‘In het begin maakte hij me gelukkig. We waren voortdurend uit eten en met vakantie en ik reed opeens in een cabrio alsof die niets kostte.’

 

 

Marja trouwde voor de tweede keer met haar ex toen hij op sterven lag. Ze huilde die dag dikke krokodillentranen terwijl ze in haar hoofd de rekensom maakte.

 

‘Toen ik van hem ging scheiden was de kanker al onomkeerbaar, maar ik kon het niet meer opbrengen thuis.
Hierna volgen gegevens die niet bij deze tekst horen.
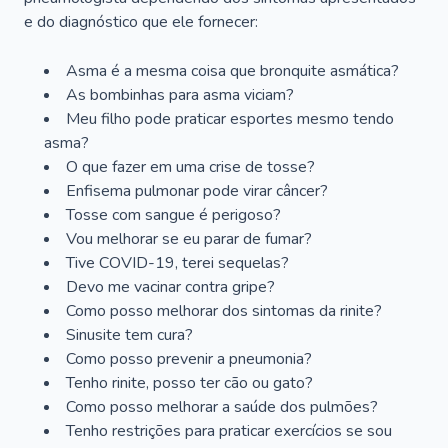
e do diagnóstico que ele fornecer:
Asma é a mesma coisa que bronquite asmática?
As bombinhas para asma viciam?
Meu filho pode praticar esportes mesmo tendo
asma?
O que fazer em uma crise de tosse?
Enfisema pulmonar pode virar câncer?
Tosse com sangue é perigoso?
Vou melhorar se eu parar de fumar?
Tive COVID-19, terei sequelas?
Devo me vacinar contra gripe?
Como posso melhorar dos sintomas da rinite?
Sinusite tem cura?
Como posso prevenir a pneumonia?
Tenho rinite, posso ter cão ou gato?
Como posso melhorar a saúde dos pulmões?
Tenho restrições para praticar exercícios se sou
Een jaar of vijf daarvoor had hij prostaatkanker gekregen en dat was einde oefening in bed. Daarvoor was het trouwens ook al niet veel soeps. Met een leeftijdsverschil van bijna dertig jaar was het op een gegeven moment gedaan. Dat was toen ik op een dag naar hem keek en ik een oude man zag.’

 

‘Toen ik hem ontmoette, hij net over de zestig, deed hij me aan mijn vader denken: een flamboyante man, niet vies van een drankje, altijd in voor gekkigheid. Nadat we eerst een tijd in het geniep met elkaar hadden afgesproken, vroegen we op een dag tegelijkertijd de scheiding aan met de partners waarmee we nog getrouwd waren. Op hetzelfde moment dat mijn eerste mijn man vertrok, trok hij bij me in en zodra zijn scheiding er ook door was, trouwden we opnieuw. Dit keer met elkaar.’

 

‘In het begin maakte hij me gelukkig. We waren voortdurend uit eten en met vakantie, ik kocht kasten vol met designerskleding, had een lade vol met dure horloges en reed opeens in een cabrio alsof die niets kostte. Zijn goed gevulde portemonnee bracht mij in de wereld van Peter Stuyvesant. Alles kon en niets was te gek. En toch… alles went en op een gegeven moment ging ik me vervelen. Toen ik een kunstenaar tegenkwam hoefde ik me geen twee keer te bedenken: jong, vitaal en viriel. Soms gebruikte hij drugs. En ik deed mee. Eerst een jointje en daarna een lijntje coke. Soms sloegen we elkaar de koppen in. Letterlijk. We waren verslingerd aan drugs en elkaar. Zozeer dat ik voor de tweede keer een scheiding aanvroeg. Om het geld hoefde ik niet te blijven want door de gemeenschap van goederen was de helft van zijn vermogen nu van mij.’

 

‘Terwijl ook die echtscheiding definitief werd, werd hij zieker en zieker. De kanker was uitgezaaid en zat in zijn botten. Moederziel alleen was hij. Zijn enige zoon wilde hem na de scheiding van zijn moeder niet meer zien en de weinige vrienden die hij had, tippelden vooral op zijn geld. Nadat hij een paar keer naar me had laten vragen, ging ik bij hem langs. De boom was geveld. Van die grote flamboyante man was niets meer over. Hij vroeg of ik bij hem wilde blijven. Ik was de liefde van zijn leven. Hij had altijd tegen me gezegd dat hij het kon begrijpen als ik af en toe een andere man zag. Voor erbij. Maar niet in plaats van hem.’

 

‘Intussen werd de pijn ondraaglijk en vroeg hij om euthanasie. Er werd een datum gepland en tot die tijd zou ik bij hem blijven. Ik kon nog maar één ding voor hem doen, zei hij. Opnieuw met hem trouwen. En zo geschiedde. Een paar dagen voor het einde kwamen de ambtenaar en de notaris aan zijn bed. Toen hij ‘ja’ zei lachte hij naar me. Wat ik me ervan herinner, was dat voor het laatst. Ik huilde dikke krokodillentranen en maakte in mijn hoofd een rekensom. Ik hoefde me al geen zorgen meer te maken, maar nu kon het geld niet eens meer op.’

 

‘De crematie was in besloten kring, precies zoals hij wilde. Een paar weken later gaf ik een afscheidsborreltje in ons favoriete restaurant. Van de weinige mensen die kwamen opdagen heb ik er daarna niet één meer gezien. Ik barst van de poen en heb niemand meer over om ervan te genieten.’

 

 

Marja’s naam is vanwege privacy gefingeerd. Haar echte naam is bekend bij de redactie.